(Saved data entries)
┌──

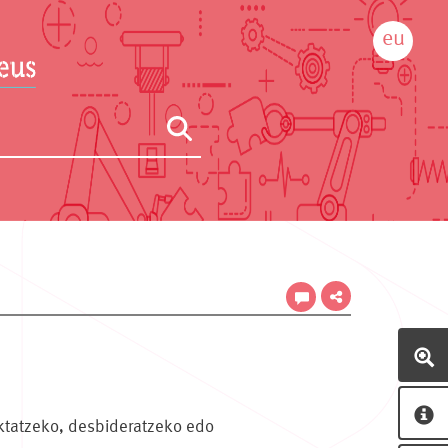
eu
ktatzeko, desbideratzeko edo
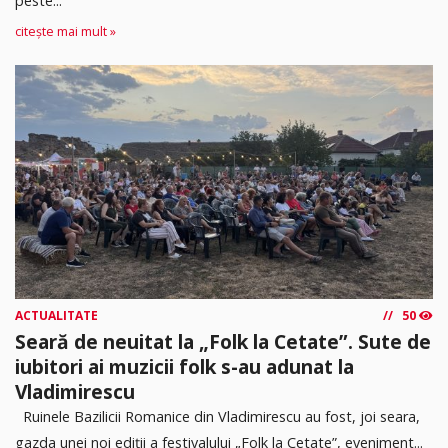
peste...
citește mai mult »
ACTUALITATE
50
Seară de neuitat la „Folk la Cetate”. Sute de
iubitori ai muzicii folk s-au adunat la
Vladimirescu
Ruinele Bazilicii Romanice din Vladimirescu au fost, joi seara,
gazda unei noi ediții a festivalului „Folk la Cetate”, eveniment...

└──

What is required: Only the lines that contain the string "Cetate" are to be copied from the records.

Task result:
Seară de neuitat la „Folk la Cetate”. Sute de
gazda unei noi ediții a festivalului „Folk la Cetate”, eveniment...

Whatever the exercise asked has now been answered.